For the first time since I've had a baby, I've had to juggle writing to a deadline and an infant. I have yet to adapt my working method (waiting until the last minute and writing crazily and ignoring everything else) to life with a newborn. I'm starting to see that what worked before won't work again until he's old enough to do his own thing without Mum worrying about him. Babies don't respect schedules and they want attention and S is going through a phase of eating more than his little tummy can take for hours on end and then spitting back up for the next few hours. He also doesn't want to sleep when we are around. I want to give him everything and perhaps dedicated days last week to him when I could have been working but I'm also aware that he needs that attention and that this process of balancing work/motherhood will take a while to fine tune.

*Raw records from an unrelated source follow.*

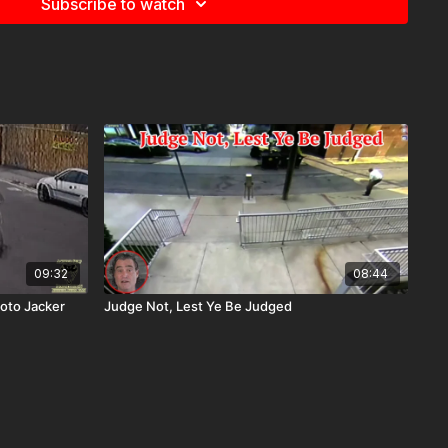
Subscribe to watch
09:32
08:44
oto Jacker
Judge Not, Lest Ye Be Judged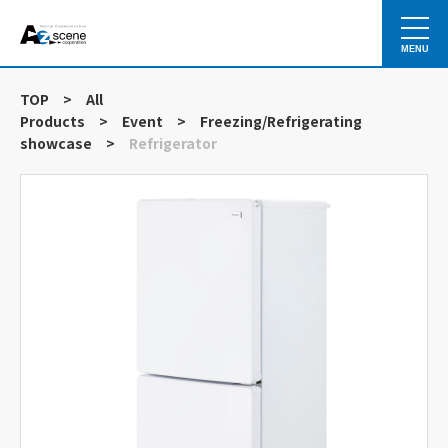
MENU
TOP
>
All
Products
>
Event
>
Freezing/Refrigerating
showcase
>
Refrigerator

So I'm here with an unfinished, unproofread paper that is far from my best work. My bags aren't packed. I'm tired. He's finally asleep and I have to leave tomorrow and run a rather time consuming errand before I go. I have no powerpoint, my clips are not edited onto a disc. Will this be the year I take my laptop and write on the plane and at airports? Given that I have to take my breast pump, I'm inclined to think I'll be jotting notes down on paper instead.
I love conferences but I don't want to leave my baby and I don't think it's fair on him or Evan. If only a family trip was possible but it might even be too early in my little one's life to take him so far, particularly in bad weather. At the moment, I just want to snuggle up in bed and cuddle him. If only cosleeping wasn't dangerous--I've not done it and won't do anything that might hurt him but it would be so lovely to sleep with my baby boy in my arms. At this point, I'm so tired that sleep appeals to me the most--not socializing, papers and academic politics.